FIG. 1 is a configuration diagram of an embodiment of a wireless device according to the present invention.

FIG. 2 is a flowchart of an operation of an MPU 2 in the embodiment shown in FIG.

FIG. 3 is a configuration diagram of an auto notch filter having an adaptive filter configuration according to an embodiment of the present invention.

FIG. 4 is a configuration diagram of another embodiment of a wireless device according to the present invention.

FIG. 5 is a diagram illustrating a configuration example of a conventional wireless device.
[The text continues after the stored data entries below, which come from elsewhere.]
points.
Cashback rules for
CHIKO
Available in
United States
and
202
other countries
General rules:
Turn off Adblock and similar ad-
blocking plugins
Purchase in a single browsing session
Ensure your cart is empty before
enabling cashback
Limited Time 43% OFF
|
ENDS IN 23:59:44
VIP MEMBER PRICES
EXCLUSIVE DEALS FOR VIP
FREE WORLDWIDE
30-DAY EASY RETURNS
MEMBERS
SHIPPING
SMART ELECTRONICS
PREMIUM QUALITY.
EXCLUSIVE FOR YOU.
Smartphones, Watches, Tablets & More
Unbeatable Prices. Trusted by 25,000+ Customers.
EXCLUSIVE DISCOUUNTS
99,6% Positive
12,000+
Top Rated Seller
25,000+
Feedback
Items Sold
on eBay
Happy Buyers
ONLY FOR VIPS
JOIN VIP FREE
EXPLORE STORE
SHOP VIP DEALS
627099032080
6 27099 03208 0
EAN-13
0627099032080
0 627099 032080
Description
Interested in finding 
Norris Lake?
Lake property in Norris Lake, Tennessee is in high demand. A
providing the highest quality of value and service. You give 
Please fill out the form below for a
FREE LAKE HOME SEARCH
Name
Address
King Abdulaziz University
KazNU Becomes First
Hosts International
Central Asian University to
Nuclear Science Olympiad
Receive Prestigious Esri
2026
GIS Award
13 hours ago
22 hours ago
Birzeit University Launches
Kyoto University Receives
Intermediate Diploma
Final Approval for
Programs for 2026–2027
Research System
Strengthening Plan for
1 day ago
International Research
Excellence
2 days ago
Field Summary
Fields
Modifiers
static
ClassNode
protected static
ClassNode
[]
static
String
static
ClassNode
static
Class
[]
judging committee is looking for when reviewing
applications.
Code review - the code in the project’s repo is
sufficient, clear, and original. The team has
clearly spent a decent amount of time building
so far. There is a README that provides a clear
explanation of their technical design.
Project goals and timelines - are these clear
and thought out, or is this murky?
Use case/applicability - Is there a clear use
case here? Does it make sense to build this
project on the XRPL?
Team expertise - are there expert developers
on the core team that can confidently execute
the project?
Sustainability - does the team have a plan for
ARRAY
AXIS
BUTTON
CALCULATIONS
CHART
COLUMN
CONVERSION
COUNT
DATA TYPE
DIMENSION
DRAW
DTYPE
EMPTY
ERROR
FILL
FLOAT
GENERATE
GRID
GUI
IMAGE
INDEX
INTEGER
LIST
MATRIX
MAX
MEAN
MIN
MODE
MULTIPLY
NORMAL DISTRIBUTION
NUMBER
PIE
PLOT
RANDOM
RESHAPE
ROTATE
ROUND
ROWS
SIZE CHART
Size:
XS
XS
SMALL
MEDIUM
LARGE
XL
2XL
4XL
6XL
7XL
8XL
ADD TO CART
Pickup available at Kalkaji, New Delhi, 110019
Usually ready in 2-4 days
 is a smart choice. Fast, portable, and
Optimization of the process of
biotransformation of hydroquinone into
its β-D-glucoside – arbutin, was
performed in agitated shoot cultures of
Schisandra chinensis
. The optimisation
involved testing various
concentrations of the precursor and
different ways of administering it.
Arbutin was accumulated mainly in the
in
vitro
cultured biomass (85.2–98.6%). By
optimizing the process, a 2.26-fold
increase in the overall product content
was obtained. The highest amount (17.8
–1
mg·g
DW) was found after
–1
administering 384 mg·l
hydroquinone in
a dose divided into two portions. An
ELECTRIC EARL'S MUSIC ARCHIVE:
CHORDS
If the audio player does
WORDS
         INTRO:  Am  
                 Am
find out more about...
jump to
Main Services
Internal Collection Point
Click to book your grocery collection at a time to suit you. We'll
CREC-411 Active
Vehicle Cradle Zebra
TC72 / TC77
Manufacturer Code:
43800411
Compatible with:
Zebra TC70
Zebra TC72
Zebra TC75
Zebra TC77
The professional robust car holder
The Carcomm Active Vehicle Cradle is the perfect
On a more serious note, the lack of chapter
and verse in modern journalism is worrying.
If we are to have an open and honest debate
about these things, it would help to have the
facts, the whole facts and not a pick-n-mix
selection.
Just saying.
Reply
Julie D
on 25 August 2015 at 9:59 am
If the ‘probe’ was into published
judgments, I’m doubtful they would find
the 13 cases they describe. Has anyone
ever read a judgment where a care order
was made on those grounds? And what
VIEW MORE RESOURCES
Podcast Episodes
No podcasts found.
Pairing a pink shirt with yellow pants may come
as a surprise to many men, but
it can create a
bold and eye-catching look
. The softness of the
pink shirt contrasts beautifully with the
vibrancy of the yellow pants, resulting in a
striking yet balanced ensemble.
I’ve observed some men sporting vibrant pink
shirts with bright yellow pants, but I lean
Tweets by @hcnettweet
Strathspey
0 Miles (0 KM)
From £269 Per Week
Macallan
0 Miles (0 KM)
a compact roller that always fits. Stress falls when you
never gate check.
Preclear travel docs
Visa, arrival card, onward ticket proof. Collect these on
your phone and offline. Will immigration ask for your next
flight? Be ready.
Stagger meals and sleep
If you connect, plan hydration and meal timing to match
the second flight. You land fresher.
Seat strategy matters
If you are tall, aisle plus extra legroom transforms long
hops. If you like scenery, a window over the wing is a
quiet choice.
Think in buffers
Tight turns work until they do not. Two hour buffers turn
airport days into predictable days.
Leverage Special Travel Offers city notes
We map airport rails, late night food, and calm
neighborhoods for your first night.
FIG. 6 is a diagram illustrating another configuration example of a conventional wireless device.

[Explanation of symbols]

 REFERENCE SIGNS LIST 1 DSP 2 MPU 3 reception circuit 4 frequency synthesizer 5 speaker 11 adaptive filter 12 FM detection circuit 13 integration circuit 21 frequency judgment processing circuit 100 notch filter 200, 300 filter 400 adder 500 bandpass filter 600 update section 700 W limiter

Continuation of the front page (58) Field surveyed (Int.Cl. ⁷ , DB name) H03J ^7/ 00-7/18 H04B 1/06-1/26

Claims (4)

(57) [Claims] An input signal is output from a frequency synthesizer.
Signal based on the input frequency and output as a received signal.
Receiving circuit having a maximum amplitude in the received signal whose coefficient is varied.
Adaptive filter having a function to perform adaptive operation on frequency
When,The tracking range of the adaptive filter is set to a predetermined frequency.
Limiter to limit to a preset range to be minded
Provided, Said The adaptive control is performed based on the coefficients of the adaptive filter.
Frequency information is generated, and the generated frequency information is
When it is in the frequency range around the determined frequency,
Between the generated frequency information and a preset frequency.
Control the frequency synthesizer so that the difference becomes zero.
And a control circuit. 2. An output signal from a frequency synthesizer.
Signal based on the input frequency and output as a received signal.
A receiving circuit, and a signal having a frequency other than a predetermined frequency,
Is a filter to be attenuated, and its coefficient is varied so that the maximum in the output signal of the filter is
Has a function to output adaptive operation for frequencies with amplitude
Adaptive filter,The tracking range of the adaptive filter is set to a predetermined frequency.
Limiter to limit to a preset range to be minded
Provided, Said The adaptive control is performed based on the coefficients of the adaptive filter.
Generate frequency information, and generate the frequency information in advance.
The frequency shift is set so that the difference from the set frequency becomes zero.
And a control circuit for controlling the synthesizer.
Features radio equipment. 3. An output signal from a frequency synthesizer.
Signal based on the input frequency and output as a received signal.
A receiving circuit, and a signal having a frequency other than a predetermined frequency,
Is a filter to attenuate and its coefficient is varied to have the maximum amplitude in the received signal
An adaptive filter that has the function of outputting an adaptive operation
With Ruta,The tracking range of the adaptive filter is set to a predetermined frequency.
Limiter to limit to a preset range to be minded
Provided, Said The adaptive control is performed based on the coefficients of the adaptive filter.
Generate frequency information, and the generated frequency information is predetermined
When the frequency range is centered on the
The difference between the generated frequency information and the preset frequency is
A control for controlling the frequency synthesizer to be zero.
A wireless device comprising a control circuit. 4. The control circuit does not control the frequency synthesizer when the generated frequency information is not in a frequency range centered on a predetermined frequency.
Wireless machine according to 3 from.